- Born: November 24, 1907 St. Paul, Minnesota
- Died: October 2, 1970 (aged 62) King's Daughters Hospital
- Citizenship: United States of America
- Education: University of Minnesota; Centro de Estudios Historicos
- Occupation: Journalist
- Writing career
- Notable works: The Mexican Challenge (1939); America Listen, a report to the nation on a threat to its survival (1961); Naked Rise of Communism (1962); What's Wrong with United States Foreign Policy (1963); Lyndon's Legacy (1964); The Inside on L.B.J. (1964); The Drew Pearson Story (1967); The Man Who Kept the Peace (A Study of John Foster Dulles)(1968); The Real Eisenhower (1969)

= Frank L. Kluckhohn =

American author and journalist

Frank L. Kluckhohn (November 24, 1907 – October 2, 1970) was an author and journalist.

== Career ==
He studied at the University of Minnesota and Spain's Centro de Estudios Historicos. Kluckhohn began his journalistic career with The St. Paul Dispatch as a sports reporter while still a student, later becoming a general reporter at the paper.

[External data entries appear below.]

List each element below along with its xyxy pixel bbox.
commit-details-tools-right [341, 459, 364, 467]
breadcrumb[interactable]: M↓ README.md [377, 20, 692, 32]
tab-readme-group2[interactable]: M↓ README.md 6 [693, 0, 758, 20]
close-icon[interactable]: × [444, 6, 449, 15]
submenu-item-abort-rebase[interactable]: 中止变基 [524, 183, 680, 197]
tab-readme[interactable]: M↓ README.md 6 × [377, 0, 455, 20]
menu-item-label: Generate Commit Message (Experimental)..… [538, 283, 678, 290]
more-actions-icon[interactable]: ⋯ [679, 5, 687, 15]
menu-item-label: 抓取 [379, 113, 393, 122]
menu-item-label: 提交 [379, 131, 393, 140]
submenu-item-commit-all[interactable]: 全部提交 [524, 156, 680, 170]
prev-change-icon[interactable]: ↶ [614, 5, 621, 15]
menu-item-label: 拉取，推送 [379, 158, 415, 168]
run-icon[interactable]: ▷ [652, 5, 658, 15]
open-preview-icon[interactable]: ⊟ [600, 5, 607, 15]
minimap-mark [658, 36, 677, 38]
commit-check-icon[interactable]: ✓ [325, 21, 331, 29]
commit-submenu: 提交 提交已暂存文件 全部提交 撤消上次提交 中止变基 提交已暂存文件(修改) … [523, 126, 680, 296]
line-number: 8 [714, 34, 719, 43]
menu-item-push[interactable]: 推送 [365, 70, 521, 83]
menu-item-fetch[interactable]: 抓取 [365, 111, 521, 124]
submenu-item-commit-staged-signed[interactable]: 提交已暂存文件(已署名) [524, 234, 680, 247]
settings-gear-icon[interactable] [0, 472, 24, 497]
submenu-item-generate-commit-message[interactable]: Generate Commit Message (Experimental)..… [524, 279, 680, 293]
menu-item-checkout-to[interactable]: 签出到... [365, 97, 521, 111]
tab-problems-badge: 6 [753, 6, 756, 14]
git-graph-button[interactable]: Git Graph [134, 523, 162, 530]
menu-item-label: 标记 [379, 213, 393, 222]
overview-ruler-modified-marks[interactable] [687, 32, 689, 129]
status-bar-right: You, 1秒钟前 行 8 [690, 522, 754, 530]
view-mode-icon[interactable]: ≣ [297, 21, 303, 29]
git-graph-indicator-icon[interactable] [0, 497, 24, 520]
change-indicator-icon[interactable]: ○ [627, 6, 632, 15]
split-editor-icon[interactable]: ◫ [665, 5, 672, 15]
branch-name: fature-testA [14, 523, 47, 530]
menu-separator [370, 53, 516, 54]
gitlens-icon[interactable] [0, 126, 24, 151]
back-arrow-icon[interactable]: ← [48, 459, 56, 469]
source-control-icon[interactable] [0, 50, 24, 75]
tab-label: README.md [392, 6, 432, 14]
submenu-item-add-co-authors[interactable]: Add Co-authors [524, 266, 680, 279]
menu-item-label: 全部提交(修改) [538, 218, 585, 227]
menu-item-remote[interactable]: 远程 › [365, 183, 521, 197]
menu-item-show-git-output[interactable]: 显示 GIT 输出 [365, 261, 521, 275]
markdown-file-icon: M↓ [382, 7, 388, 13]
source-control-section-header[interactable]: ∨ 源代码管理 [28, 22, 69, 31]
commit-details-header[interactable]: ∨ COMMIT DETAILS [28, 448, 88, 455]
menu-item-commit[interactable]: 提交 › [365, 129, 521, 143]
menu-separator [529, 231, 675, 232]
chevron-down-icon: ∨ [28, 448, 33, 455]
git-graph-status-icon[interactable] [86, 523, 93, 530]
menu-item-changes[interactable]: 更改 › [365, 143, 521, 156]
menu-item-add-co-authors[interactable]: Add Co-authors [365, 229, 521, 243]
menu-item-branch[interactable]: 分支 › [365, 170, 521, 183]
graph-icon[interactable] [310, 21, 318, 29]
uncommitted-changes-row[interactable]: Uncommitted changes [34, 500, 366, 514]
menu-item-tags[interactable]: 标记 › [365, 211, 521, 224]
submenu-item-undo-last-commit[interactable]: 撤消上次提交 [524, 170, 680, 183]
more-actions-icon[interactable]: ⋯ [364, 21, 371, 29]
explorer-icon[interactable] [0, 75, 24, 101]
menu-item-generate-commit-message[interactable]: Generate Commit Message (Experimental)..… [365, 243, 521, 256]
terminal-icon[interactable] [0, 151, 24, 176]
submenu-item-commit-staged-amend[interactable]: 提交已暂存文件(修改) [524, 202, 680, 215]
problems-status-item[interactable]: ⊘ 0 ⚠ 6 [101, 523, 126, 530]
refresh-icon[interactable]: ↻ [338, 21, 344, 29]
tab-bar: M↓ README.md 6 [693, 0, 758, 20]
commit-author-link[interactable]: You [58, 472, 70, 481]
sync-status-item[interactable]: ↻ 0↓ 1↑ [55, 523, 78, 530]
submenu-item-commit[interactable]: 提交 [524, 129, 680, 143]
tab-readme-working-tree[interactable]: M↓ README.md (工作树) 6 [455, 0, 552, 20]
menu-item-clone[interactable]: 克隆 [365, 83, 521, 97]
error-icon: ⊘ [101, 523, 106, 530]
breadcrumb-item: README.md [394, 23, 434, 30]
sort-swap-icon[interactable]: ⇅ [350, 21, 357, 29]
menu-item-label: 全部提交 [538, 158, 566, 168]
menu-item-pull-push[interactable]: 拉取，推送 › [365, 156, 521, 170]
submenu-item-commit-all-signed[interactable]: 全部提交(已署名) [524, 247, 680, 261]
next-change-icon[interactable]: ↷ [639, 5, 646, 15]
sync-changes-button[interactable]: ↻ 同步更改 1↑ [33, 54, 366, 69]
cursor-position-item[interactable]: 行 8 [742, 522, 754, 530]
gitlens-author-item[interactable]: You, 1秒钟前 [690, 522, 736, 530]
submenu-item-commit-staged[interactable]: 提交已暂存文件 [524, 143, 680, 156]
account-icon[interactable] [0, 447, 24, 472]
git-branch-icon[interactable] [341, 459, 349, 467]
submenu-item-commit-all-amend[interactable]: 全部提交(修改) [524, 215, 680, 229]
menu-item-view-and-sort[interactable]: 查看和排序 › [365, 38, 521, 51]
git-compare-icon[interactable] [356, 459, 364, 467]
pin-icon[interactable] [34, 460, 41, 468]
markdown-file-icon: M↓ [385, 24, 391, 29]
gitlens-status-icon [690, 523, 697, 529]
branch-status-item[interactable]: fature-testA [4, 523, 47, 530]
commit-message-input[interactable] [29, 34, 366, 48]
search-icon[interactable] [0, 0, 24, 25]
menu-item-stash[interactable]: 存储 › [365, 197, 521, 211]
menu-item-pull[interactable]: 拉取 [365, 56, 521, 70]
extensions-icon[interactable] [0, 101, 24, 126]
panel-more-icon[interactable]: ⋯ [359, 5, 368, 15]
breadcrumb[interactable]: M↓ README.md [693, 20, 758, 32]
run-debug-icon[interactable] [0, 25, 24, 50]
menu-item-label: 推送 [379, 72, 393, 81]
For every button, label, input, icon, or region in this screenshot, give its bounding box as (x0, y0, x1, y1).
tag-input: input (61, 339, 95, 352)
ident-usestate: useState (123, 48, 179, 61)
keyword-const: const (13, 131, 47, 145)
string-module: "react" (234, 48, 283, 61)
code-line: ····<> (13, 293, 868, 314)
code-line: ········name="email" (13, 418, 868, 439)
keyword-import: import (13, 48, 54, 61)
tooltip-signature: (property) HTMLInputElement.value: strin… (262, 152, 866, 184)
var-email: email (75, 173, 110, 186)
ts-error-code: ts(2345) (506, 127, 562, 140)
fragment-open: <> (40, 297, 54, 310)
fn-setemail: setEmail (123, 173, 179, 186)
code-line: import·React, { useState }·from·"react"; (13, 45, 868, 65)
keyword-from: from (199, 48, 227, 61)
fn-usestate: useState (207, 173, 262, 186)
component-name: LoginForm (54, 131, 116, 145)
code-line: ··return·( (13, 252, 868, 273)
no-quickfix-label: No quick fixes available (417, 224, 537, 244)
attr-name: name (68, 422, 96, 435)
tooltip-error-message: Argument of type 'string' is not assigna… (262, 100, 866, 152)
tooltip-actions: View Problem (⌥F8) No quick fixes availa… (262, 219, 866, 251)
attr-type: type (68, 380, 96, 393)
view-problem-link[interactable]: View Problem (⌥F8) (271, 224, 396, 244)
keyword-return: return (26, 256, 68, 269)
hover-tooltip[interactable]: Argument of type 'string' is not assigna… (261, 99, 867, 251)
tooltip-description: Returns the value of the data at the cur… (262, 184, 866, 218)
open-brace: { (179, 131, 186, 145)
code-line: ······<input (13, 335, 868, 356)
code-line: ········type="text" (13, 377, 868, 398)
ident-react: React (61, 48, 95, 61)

Joining The New York Times, he served as the newspaper's correspondent reporting from over 70 countries between 1929 and 1947.

Reporting on the Spanish Civil War, Kluckhohn was first to report on the German intervention when aircrews entered the hotel he was in at Seville.

Kluckhohn reported on the activities of President Franklin D. Roosevelt in the year before the Pearl Harbor attack.

During the Second World War, he reported from both the European and Pacific Theatres, including coverage of the Battle of Leyte Gulf.

Following the surrender of Japan in 1945, Kluckhohn along with Hugh Baillie, became the first American journalists to interview Emperor Hirohito. Kluckhohn did not bow to the Emperor but shook his hand. He was told that he was possibly the first person to do this in 2600 years.

Secretary of War Robert P. Patterson honored war correspondents, including Kluckhohn, at an event in Washington, on November 23, 1946.

After the war, Kluckhohn covered events in South America between 1945 and 1947 with particular focus on Argentina and Juan Perón.

Leaving the newspaper business, he then became an advisor to the Secretary of Defense (1948), IBM World Trade Corporation executive (1950) and handled publicity for the Republican National Committee (1952). Continuing his political activity, he was an advisor to the Department of State (1955–61) and was on the staff of Congress (1961).

Kluckhohn acted as director of CEASE (Committee to End Aid to the Soviet Enemy) and the Press Ethics Committee. The committee looked to root our bias in news reporting and editing.

He died at King's Daughters Hospital following a traffic accident.